*Required work*:
Lines with the string "right" are to be identified in the listing and copied.

*Data extract*:

::::

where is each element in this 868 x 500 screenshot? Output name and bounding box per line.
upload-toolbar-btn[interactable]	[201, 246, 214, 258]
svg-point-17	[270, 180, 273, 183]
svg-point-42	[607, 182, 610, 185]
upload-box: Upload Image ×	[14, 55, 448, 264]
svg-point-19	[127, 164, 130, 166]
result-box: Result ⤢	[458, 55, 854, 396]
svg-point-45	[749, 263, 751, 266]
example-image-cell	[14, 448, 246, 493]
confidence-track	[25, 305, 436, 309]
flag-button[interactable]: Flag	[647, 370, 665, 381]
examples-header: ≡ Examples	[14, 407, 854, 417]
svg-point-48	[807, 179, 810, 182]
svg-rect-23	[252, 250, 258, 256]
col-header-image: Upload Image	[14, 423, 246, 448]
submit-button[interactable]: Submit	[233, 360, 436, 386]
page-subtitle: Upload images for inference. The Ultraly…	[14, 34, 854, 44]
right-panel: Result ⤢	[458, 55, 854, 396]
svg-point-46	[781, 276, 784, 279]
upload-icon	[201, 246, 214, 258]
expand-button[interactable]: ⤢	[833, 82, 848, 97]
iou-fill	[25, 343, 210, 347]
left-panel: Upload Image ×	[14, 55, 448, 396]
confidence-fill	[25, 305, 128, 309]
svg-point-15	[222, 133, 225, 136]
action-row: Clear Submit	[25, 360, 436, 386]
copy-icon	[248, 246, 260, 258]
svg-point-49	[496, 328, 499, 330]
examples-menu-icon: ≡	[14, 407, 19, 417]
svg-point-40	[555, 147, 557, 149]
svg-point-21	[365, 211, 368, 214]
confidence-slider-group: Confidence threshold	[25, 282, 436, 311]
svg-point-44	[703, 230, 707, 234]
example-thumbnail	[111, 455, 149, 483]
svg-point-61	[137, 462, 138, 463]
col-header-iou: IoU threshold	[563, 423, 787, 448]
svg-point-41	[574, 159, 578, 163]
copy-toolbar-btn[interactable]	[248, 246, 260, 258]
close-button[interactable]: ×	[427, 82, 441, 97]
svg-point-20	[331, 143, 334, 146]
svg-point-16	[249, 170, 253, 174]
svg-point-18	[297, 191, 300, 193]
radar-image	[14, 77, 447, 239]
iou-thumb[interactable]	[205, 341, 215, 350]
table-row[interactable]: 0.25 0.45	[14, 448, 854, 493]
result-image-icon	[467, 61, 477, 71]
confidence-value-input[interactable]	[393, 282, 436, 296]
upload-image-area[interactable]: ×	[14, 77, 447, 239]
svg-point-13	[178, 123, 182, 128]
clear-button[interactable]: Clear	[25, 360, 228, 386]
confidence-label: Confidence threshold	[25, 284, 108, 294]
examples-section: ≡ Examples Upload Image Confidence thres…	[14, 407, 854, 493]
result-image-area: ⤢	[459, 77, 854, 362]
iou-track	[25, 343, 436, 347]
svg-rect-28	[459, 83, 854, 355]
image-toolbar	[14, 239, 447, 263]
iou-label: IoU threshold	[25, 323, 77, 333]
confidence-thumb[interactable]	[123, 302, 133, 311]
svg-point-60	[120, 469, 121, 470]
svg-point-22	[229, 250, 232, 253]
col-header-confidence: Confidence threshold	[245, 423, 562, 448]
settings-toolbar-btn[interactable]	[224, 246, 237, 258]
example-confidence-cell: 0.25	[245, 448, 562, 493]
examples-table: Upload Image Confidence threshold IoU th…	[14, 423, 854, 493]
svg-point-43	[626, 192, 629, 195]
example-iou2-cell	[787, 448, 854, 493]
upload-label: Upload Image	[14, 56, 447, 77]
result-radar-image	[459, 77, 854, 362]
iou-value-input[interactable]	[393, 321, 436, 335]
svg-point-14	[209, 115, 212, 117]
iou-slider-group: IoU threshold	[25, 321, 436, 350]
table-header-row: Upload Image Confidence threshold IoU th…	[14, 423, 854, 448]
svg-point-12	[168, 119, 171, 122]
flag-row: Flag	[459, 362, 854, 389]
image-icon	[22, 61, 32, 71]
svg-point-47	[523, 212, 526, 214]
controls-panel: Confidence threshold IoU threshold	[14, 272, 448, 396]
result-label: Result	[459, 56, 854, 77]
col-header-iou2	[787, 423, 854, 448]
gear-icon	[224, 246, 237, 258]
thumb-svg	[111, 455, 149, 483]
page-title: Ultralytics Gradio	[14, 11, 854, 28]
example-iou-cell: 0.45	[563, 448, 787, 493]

::::

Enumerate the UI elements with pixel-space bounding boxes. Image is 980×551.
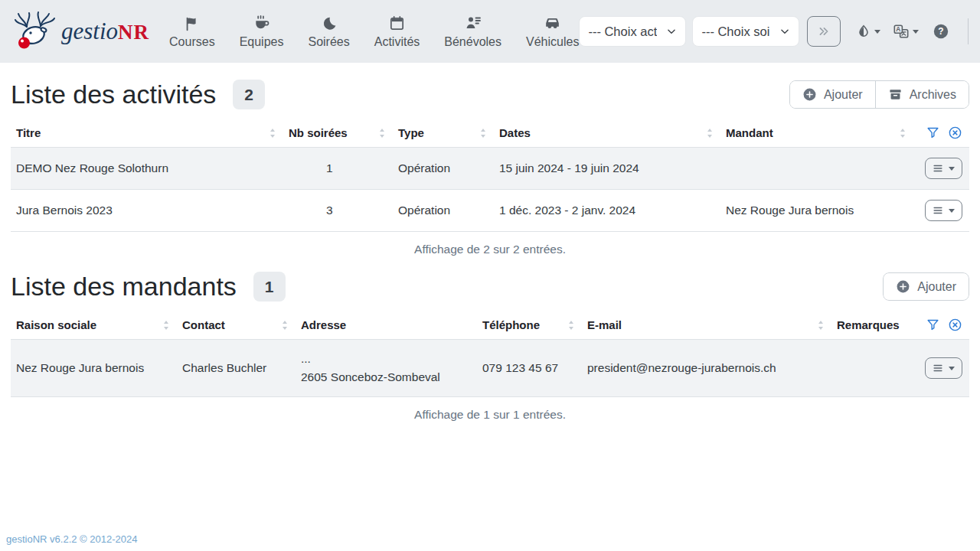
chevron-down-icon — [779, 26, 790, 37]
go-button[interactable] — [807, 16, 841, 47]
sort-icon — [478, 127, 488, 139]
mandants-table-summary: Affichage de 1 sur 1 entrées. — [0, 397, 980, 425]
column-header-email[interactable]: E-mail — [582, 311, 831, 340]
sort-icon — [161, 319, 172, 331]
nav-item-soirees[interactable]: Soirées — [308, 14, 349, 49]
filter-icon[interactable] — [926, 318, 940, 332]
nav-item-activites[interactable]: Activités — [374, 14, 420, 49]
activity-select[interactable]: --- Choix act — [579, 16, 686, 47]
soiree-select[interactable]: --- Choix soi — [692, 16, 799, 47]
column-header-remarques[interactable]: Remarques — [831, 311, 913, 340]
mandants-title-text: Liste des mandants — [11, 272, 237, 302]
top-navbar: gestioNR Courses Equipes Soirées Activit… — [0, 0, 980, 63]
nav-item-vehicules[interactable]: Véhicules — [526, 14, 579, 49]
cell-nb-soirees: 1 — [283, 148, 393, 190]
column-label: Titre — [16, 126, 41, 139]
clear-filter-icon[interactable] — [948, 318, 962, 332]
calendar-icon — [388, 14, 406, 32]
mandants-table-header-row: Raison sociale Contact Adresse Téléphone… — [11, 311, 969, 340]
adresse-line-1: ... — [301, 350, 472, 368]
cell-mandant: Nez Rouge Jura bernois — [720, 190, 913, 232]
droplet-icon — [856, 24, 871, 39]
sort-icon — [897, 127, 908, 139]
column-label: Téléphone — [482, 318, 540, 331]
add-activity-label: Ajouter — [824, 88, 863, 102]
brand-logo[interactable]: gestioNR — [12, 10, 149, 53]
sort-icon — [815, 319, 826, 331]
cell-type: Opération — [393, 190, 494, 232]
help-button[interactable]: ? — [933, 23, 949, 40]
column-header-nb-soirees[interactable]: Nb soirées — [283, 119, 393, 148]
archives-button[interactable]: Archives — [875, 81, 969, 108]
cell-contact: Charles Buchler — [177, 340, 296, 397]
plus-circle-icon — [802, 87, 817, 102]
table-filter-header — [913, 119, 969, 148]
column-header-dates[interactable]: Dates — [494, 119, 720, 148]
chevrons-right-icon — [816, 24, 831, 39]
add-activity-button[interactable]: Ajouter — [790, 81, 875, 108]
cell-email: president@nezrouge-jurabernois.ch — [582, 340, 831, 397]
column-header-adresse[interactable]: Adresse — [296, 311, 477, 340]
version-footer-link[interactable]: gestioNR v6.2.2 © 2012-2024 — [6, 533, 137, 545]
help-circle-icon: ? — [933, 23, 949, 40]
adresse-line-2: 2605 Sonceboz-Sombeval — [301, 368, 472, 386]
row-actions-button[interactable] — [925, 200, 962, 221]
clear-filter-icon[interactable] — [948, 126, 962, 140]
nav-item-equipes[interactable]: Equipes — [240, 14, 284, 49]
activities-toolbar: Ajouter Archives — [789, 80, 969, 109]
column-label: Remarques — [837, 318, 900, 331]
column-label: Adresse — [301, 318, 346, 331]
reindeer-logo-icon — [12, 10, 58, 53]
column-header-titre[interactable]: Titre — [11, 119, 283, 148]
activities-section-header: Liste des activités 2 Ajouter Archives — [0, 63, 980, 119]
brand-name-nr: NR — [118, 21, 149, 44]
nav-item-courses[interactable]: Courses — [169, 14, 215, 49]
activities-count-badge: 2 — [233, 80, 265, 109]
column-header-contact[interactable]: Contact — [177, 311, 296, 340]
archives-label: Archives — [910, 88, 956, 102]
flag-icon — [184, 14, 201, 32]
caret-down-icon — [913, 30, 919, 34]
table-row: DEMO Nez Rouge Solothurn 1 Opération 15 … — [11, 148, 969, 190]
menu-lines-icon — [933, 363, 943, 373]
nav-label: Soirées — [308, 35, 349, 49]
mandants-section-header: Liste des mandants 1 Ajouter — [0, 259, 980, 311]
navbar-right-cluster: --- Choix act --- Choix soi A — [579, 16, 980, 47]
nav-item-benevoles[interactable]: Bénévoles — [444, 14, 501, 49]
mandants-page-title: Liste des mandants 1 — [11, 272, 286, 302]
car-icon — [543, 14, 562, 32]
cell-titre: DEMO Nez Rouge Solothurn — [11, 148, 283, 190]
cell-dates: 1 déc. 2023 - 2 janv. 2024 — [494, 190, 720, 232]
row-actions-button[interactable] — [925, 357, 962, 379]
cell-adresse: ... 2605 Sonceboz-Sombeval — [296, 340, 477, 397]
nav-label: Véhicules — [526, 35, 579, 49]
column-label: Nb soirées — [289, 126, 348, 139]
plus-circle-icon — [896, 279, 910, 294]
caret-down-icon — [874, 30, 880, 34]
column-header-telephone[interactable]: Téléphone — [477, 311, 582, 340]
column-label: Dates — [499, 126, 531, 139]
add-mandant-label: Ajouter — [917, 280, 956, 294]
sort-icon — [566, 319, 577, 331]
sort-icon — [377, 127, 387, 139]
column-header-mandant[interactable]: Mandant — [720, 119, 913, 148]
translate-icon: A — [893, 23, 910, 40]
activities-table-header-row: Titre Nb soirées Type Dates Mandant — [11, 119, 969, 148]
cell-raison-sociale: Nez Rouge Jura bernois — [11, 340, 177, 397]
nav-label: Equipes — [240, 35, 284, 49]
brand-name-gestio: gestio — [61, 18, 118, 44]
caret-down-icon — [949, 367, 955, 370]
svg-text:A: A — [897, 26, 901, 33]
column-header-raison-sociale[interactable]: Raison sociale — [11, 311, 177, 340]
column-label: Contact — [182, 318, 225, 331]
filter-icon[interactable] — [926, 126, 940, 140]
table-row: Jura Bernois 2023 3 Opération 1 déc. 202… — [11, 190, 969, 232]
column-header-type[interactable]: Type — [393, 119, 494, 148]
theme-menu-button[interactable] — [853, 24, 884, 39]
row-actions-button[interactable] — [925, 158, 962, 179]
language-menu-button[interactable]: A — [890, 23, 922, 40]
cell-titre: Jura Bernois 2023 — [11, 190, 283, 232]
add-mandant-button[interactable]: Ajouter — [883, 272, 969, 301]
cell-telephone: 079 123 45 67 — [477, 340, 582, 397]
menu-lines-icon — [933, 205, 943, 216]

::::

*Answer section*:
right-panel: Result ⤢	[458, 55, 854, 396]
chevrons-right-icon — [816, 24, 831, 39]
navbar-right-cluster: --- Choix act --- Choix soi A — [579, 16, 980, 47]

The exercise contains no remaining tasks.